The Evolution of Footwork

Focus rocking that footwork at the BC One World Final 2016
Footwork is one of the key components of breaking, but where did it come from and how did it develop into what it is today? Get the history right here.

Footwork is one of the vital components of breaking. Everything in hip-hop has taken a lot from other forms of art, and of course footwork has a lot of similarities and influences from other things, but the approach, structure and the science of it is something that the b-boys and b-girls created themselves. To quote legendary b-boy Ken Swift, "The most important component is footwork. If you take footwork out of the b-boy equation, you don't have b-boying."

So how did footwork develop into what it is today?

Breaking was first performed on top, but during the early days, someone hit the floor and stayed down – most likely the A1 b-boys of Kool Herc's parties, the Herculoids.
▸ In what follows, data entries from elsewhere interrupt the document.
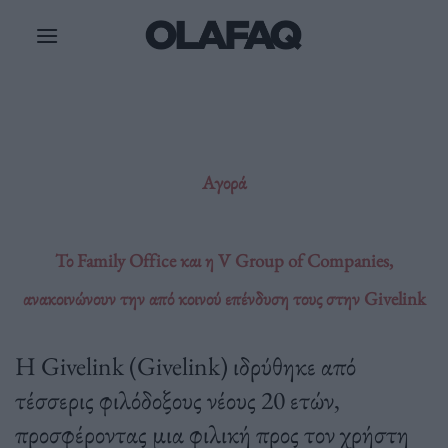
Μετάβαση
στο
περιεχόμενο
Αγορά
Το Family Office και η V Group of Companies,
ανακοινώνουν την από κοινού επένδυση τους στην Givelink
Η Givelink (Givelink) ιδρύθηκε από
τέσσερις φιλόδοξους νέους 20 ετών,
προσφέροντας μια φιλική προς τον χρήστη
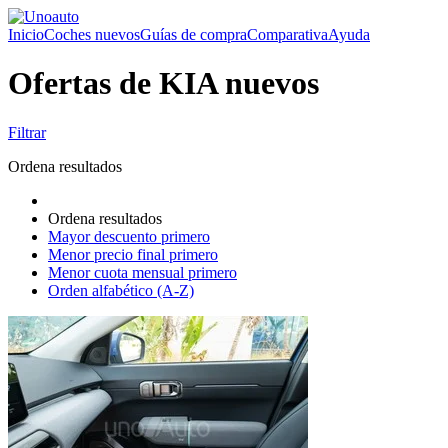
Inicio
Coches nuevos
Guías de compra
Comparativa
Ayuda
Ofertas de KIA nuevos
Filtrar
Ordena resultados
Ordena resultados
Mayor descuento primero
Menor precio final primero
Menor cuota mensual primero
Orden alfabético (A-Z)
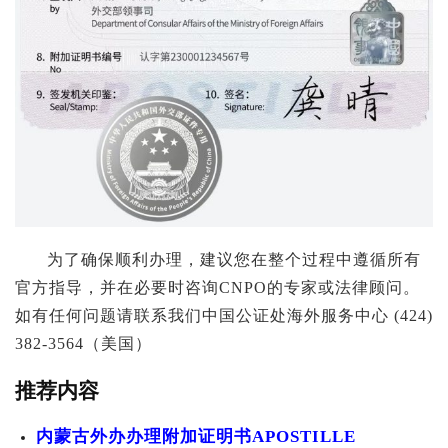
为了确保顺利办理，建议您在整个过程中遵循所有
官方指导，并在必要时咨询CNPO的专家或法律顾问。
如有任何问题请联系我们中国公证处海外服务中心 (424)
382-3564（美国）
推荐内容
内蒙古外办办理附加证明书APOSTILLE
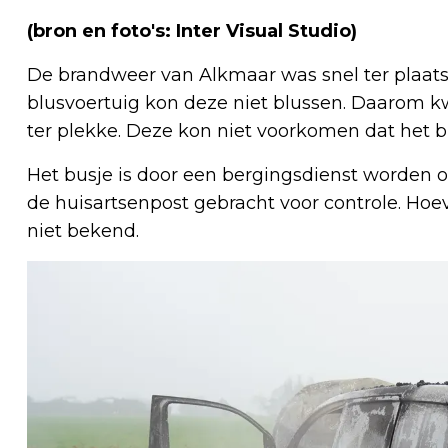
(bron en foto's: Inter Visual Studio)
De brandweer van Alkmaar was snel ter plaats
blusvoertuig kon deze niet blussen. Daarom
ter plekke. Deze kon niet voorkomen dat het b
Het busje is door een bergingsdienst worden o
de huisartsenpost gebracht voor controle. Hoev
niet bekend.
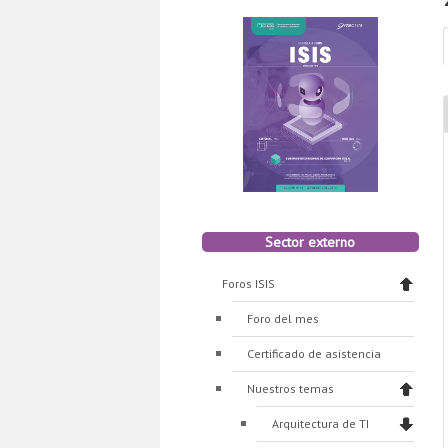
Sector externo
Foros ISIS
Foro del mes
Certificado de asistencia
Nuestros temas
Arquitectura de TI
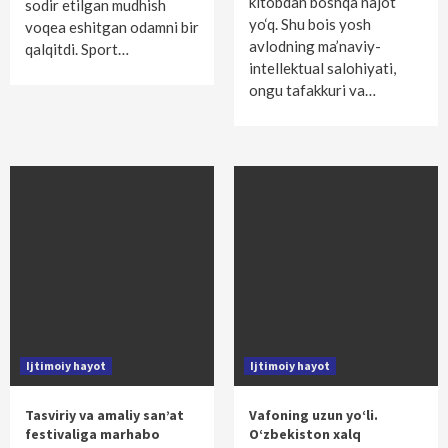
kitobdan boshqa najot
sodir etilgan mudhish
yo‘q. Shu bois yosh
voqea eshitgan odamni bir
avlodning ma’naviy-
qalqitdi. Sport…
intellektual salohiyati,
ongu tafakkuri va…
Ijtimoiy hayot
Ijtimoiy hayot
Tasviriy va amaliy san’at
Vafoning uzun yo‘li.
festivaliga marhabo
O‘zbekiston xalq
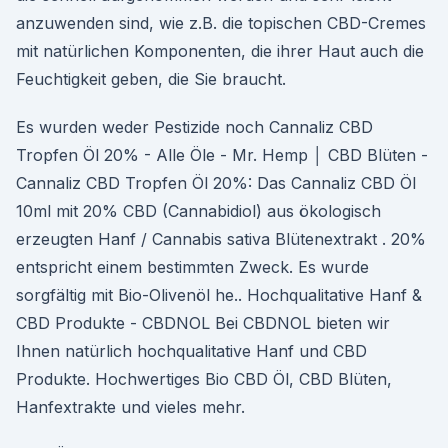
anzuwenden sind, wie z.B. die topischen CBD-Cremes
mit natürlichen Komponenten, die ihrer Haut auch die
Feuchtigkeit geben, die Sie braucht.
Es wurden weder Pestizide noch Cannaliz CBD
Tropfen Öl 20% - Alle Öle - Mr. Hemp │ CBD Blüten -
Cannaliz CBD Tropfen Öl 20%: Das Cannaliz CBD Öl
10ml mit 20% CBD (Cannabidiol) aus ökologisch
erzeugten Hanf / Cannabis sativa Blütenextrakt . 20%
entspricht einem bestimmten Zweck. Es wurde
sorgfältig mit Bio-Olivenöl he.. Hochqualitative Hanf &
CBD Produkte - CBDNOL Bei CBDNOL bieten wir
Ihnen natürlich hochqualitative Hanf und CBD
Produkte. Hochwertiges Bio CBD Öl, CBD Blüten,
Hanfextrakte und vieles mehr.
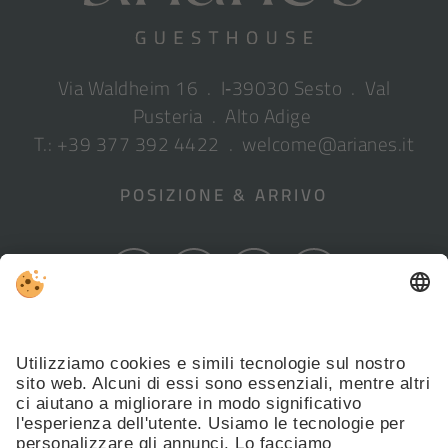
Via Waldheim 16 . I‑39030 Sesto . Val
Pusteria . Alto Adige
T.: +39 377 392 4422
.
welcome@arianes.it
POSIZIONE & ARRIVO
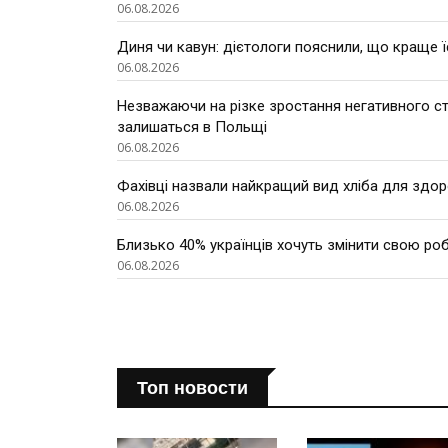
06.08.2026
Диня чи кавун: дієтологи пояснили, що краще ї
06.08.2026
Незважаючи на різке зростання негативного ста
залишаться в Польщі
06.08.2026
Фахівці назвали найкращий вид хліба для здор
06.08.2026
Близько 40% українців хочуть змінити свою роб
06.08.2026
Топ новости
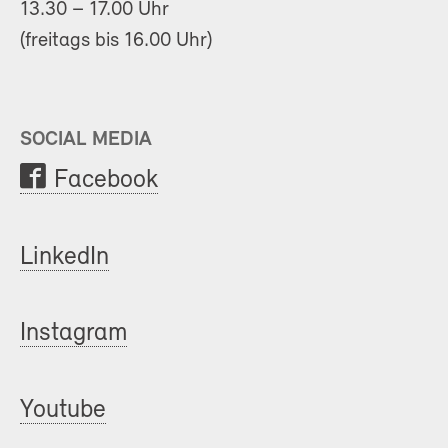
13.30 – 17.00 Uhr
(freitags bis 16.00 Uhr)
SOCIAL MEDIA
Facebook
LinkedIn
Instagram
Youtube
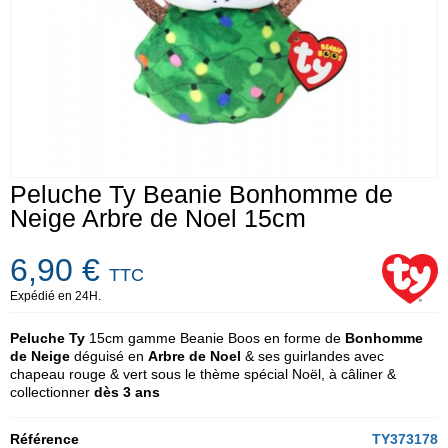
Peluche Ty Beanie Bonhomme de
Neige Arbre de Noel 15cm
6,90 €
TTC
Expédié en 24H.
Peluche Ty
15cm gamme Beanie Boos en forme de
Bonhomme
de Neige
déguisé en
Arbre de Noel
& ses guirlandes avec
chapeau rouge & vert sous le thème spécial Noël, à câliner &
collectionner
dès 3 ans
Référence
TY373178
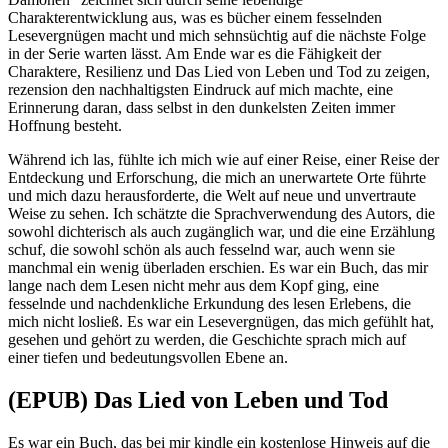
Charakterentwicklung aus, was es bücher einem fesselnden
Lesevergnügen macht und mich sehnsüchtig auf die nächste Folge
in der Serie warten lässt. Am Ende war es die Fähigkeit der
Charaktere, Resilienz und Das Lied von Leben und Tod zu zeigen,
rezension den nachhaltigsten Eindruck auf mich machte, eine
Erinnerung daran, dass selbst in den dunkelsten Zeiten immer
Hoffnung besteht.
Während ich las, fühlte ich mich wie auf einer Reise, einer Reise der
Entdeckung und Erforschung, die mich an unerwartete Orte führte
und mich dazu herausforderte, die Welt auf neue und unvertraute
Weise zu sehen. Ich schätzte die Sprachverwendung des Autors, die
sowohl dichterisch als auch zugänglich war, und die eine Erzählung
schuf, die sowohl schön als auch fesselnd war, auch wenn sie
manchmal ein wenig überladen erschien. Es war ein Buch, das mir
lange nach dem Lesen nicht mehr aus dem Kopf ging, eine
fesselnde und nachdenkliche Erkundung des lesen Erlebens, die
mich nicht losließ. Es war ein Lesevergnügen, das mich gefühlt hat,
gesehen und gehört zu werden, die Geschichte sprach mich auf
einer tiefen und bedeutungsvollen Ebene an.
(EPUB) Das Lied von Leben und Tod
Es war ein Buch, das bei mir kindle ein kostenlose Hinweis auf die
In the early days, footwork didn't have structure like it does now, it was more of a crazy, sporadic energy on the floor. See Lil Boy Keith in the video below for a prime example:

 To see more great examples of the 70's sporadic style footwork you should study Frosty Freeze of the Rock Steady Crew and Wayne Blitz of the Float Commetee, among many others:

Moving into the '80s, footwork had already started to get more structure. The CC long walk was introduced by the Crazy Commanders Crew (Spy or Shorty Rock based on the source), which later became known as the six step. The Rock Steady Crew took footwork to another level, though, mastering it with finesse. Crazy Legs became legendary for his dynamic flow, while Swift became famous for his original variations and flows, which everybody looked up to. These two b-boys became the reference point for footwork.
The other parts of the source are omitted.